Overexpressed ERR β induced FST-mediated apoptosis in breast cancer cells, and E-cadherin expression was also enhanced through upregulation of FST. However, this anti-proliferative signalling function was challenged by ERR β-mediated BCAS2 upregulation, which inhibited FST transcription through the downregulation of β-catenin/TCF4 recruitment to the FST promoter. Interestingly, ERR β-mediated upregulation of BCAS2 downregulated the major G1-S transition marker cyclin D1, despite the predictable oncogenic properties of BCAS2.

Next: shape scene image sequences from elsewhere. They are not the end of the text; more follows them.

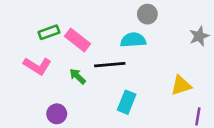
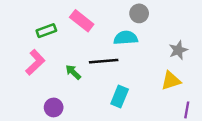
gray star: (199, 36) -> (178, 50), moved
pink rectangle: (77, 40) -> (82, 21), moved
pink L-shape: (37, 66) -> (35, 62), turned -75

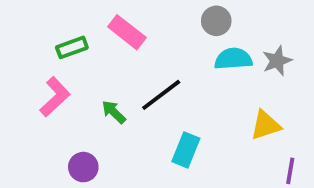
cyan semicircle: (126, 38) -> (233, 59), moved
gray star: (178, 50) -> (277, 61), moved
black line: (104, 61) -> (161, 95), turned -32

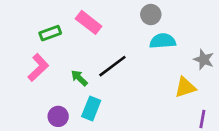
gray star: (277, 61) -> (204, 60), moved, turned -30
cyan rectangle: (186, 150) -> (91, 108), moved

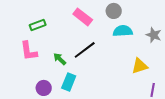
pink rectangle: (89, 22) -> (83, 17), moved
gray star: (204, 60) -> (154, 35), moved
pink L-shape: (38, 67) -> (29, 51), turned 125

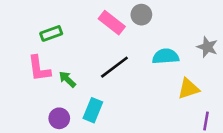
gray circle: (114, 11) -> (141, 15), moved
cyan semicircle: (123, 31) -> (166, 56), moved
green arrow: (60, 59) -> (67, 79), moved

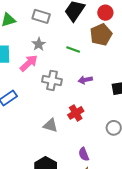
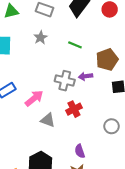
brown pentagon: (101, 35) -> (107, 60), moved
pink arrow: (29, 63) -> (34, 98), moved
gray cross: (52, 80) -> (65, 81), moved

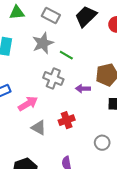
gray star: (41, 38) -> (43, 43), size x1.5
green line: (75, 45) -> (66, 55), moved
gray cross: (65, 81) -> (53, 78), moved

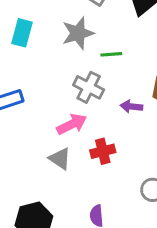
green line: (66, 55) -> (111, 54), turned -40
pink arrow: (28, 104) -> (72, 124), moved

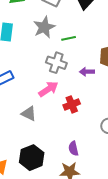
gray triangle: (60, 159) -> (29, 114), moved

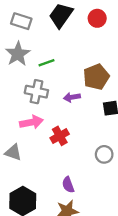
pink arrow: (48, 89) -> (31, 122), turned 30

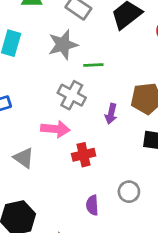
purple arrow: (72, 97) -> (111, 114), turned -84
purple semicircle: (68, 185) -> (92, 205), moved

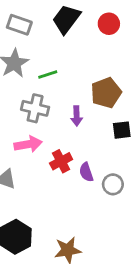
purple semicircle: (92, 205) -> (86, 172), moved

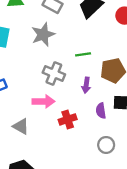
green line: (48, 75) -> (83, 54), moved
purple semicircle: (86, 172) -> (101, 111), moved

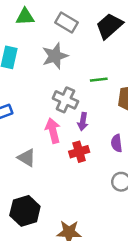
purple arrow: (86, 85) -> (83, 122), moved
pink arrow: (44, 101) -> (53, 131), turned -105

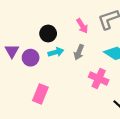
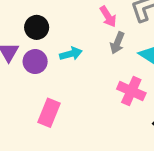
black circle: (48, 34) -> (37, 27), moved
gray arrow: (79, 52) -> (117, 43), moved

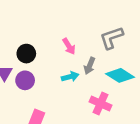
pink arrow: (108, 17) -> (69, 46), moved
cyan arrow: (71, 54) -> (70, 77), moved

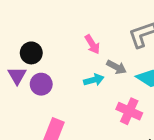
black circle: (26, 54) -> (31, 53), moved
gray arrow: (90, 66) -> (116, 67), turned -84

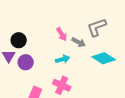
gray arrow: (116, 67) -> (79, 42), moved
pink cross: (129, 111) -> (62, 85), moved

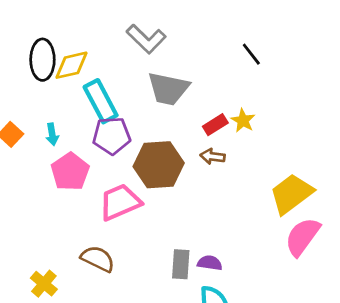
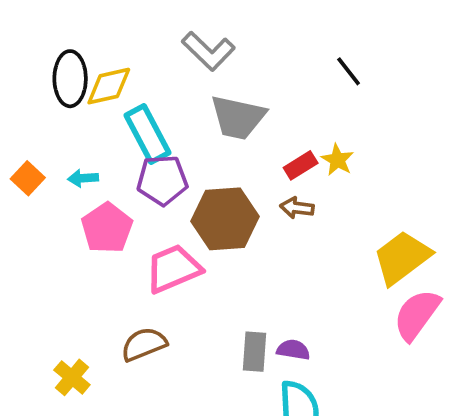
cyan arrow: (52, 134) -> (83, 178), turned 95
brown semicircle: (98, 259) -> (144, 344), turned -48

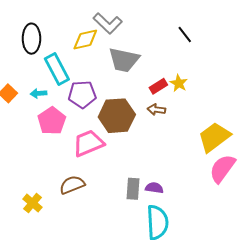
yellow diamond: (109, 86) -> (85, 40), moved
cyan rectangle: (148, 134) -> (57, 69), moved

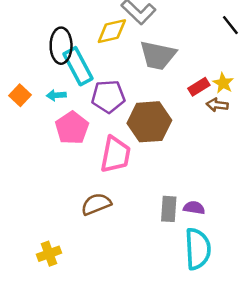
black ellipse: (31, 39) -> (61, 46), moved
brown arrow: (156, 110) -> (217, 105), moved
pink trapezoid: (88, 143) -> (115, 154), turned 124
yellow cross: (32, 203) -> (49, 254), moved, turned 30

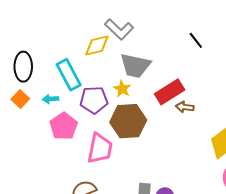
black ellipse: (61, 46) -> (23, 67), moved
yellow star: (223, 83) -> (122, 89), moved
red rectangle: (199, 87) -> (170, 92), size x1.6

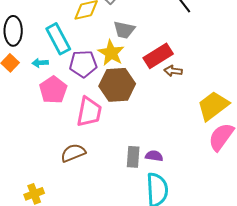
gray trapezoid: (135, 66) -> (124, 30), size x0.7
yellow star: (122, 89) -> (111, 53), size x1.5

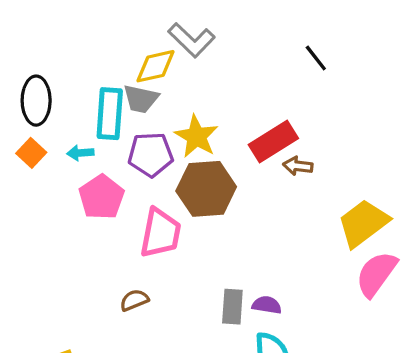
gray trapezoid: (124, 30) -> (141, 99), moved
cyan rectangle: (58, 39) -> (110, 114), turned 32
brown semicircle: (73, 153) -> (134, 300), size x0.7

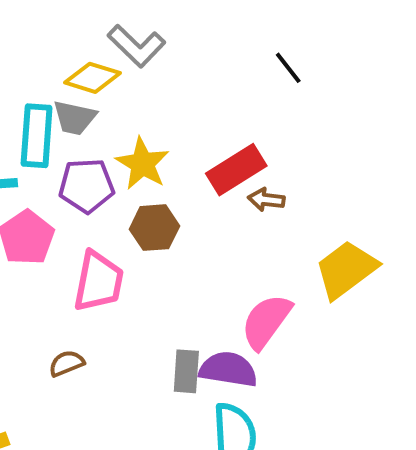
yellow diamond: (156, 66) -> (93, 78), turned 30
brown hexagon: (206, 189) -> (154, 228), size x0.7
pink semicircle: (376, 274) -> (266, 321), moved
purple semicircle: (267, 305) -> (228, 369), size x1.6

Our study provides the first evidence that ERR β, which is a coregulator of ER α also acts as a potential tumour-suppressor molecule in breast cancer. Our current report also provides novel insights into the entire cascade of ERR β signalling events, which may lead to BCAS2-mediated blockage of the G1/S transition and inhibition of the epithelial to mesenchymal transition through FST-mediated regulation of E-cadherin. Importantly, matrix metalloprotease 7, which is a classical mediator of metastasis and E-cadherin cleavage, was also restricted as a result of ERR β-mediated FST overexpression.